(Beginning of TASK INPUTS)

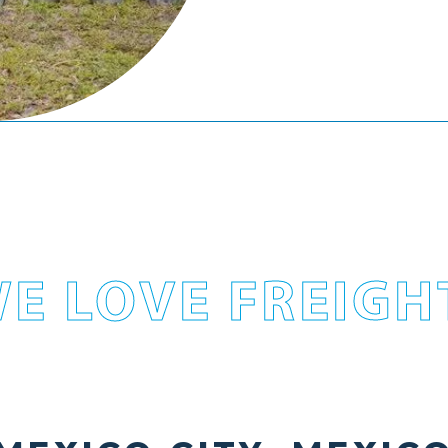
E LOVE FREIGH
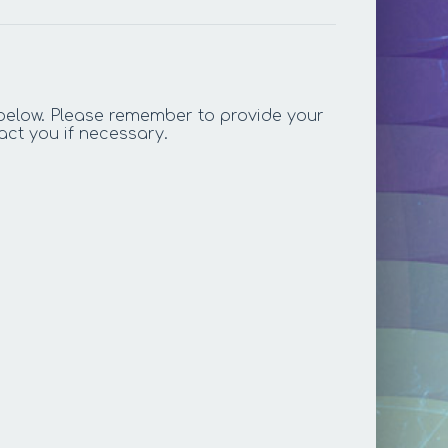
below. Please remember to provide your
act you if necessary.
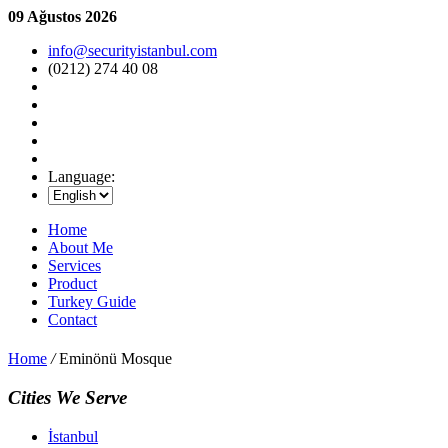
09 Ağustos 2026
info@securityistanbul.com
(0212) 274 40 08
Language:
Home
About Me
Services
Product
Turkey Guide
Contact
Home
/
Eminönü Mosque
Cities We Serve
İstanbul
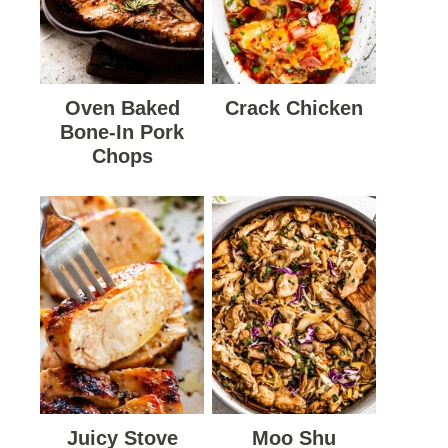
Oven Baked
Crack Chicken
Bone-In Pork
Chops
Juicy Stove
Moo Shu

(End of TASK INPUTS)

◆ WORK TASK: Leaving pictures aside, give again word for word each line from the one with "(0212) 274 40 08" to the final line of the entries.

◆ YOUR RESPONSE:
(0212) 274 40 08
Language:
Home
About Me
Services
Product
Turkey Guide
Contact
Home
/
Eminönü Mosque
Cities We Serve
İstanbul
Oven Baked
Crack Chicken
Bone-In Pork
Chops
Juicy Stove
Moo Shu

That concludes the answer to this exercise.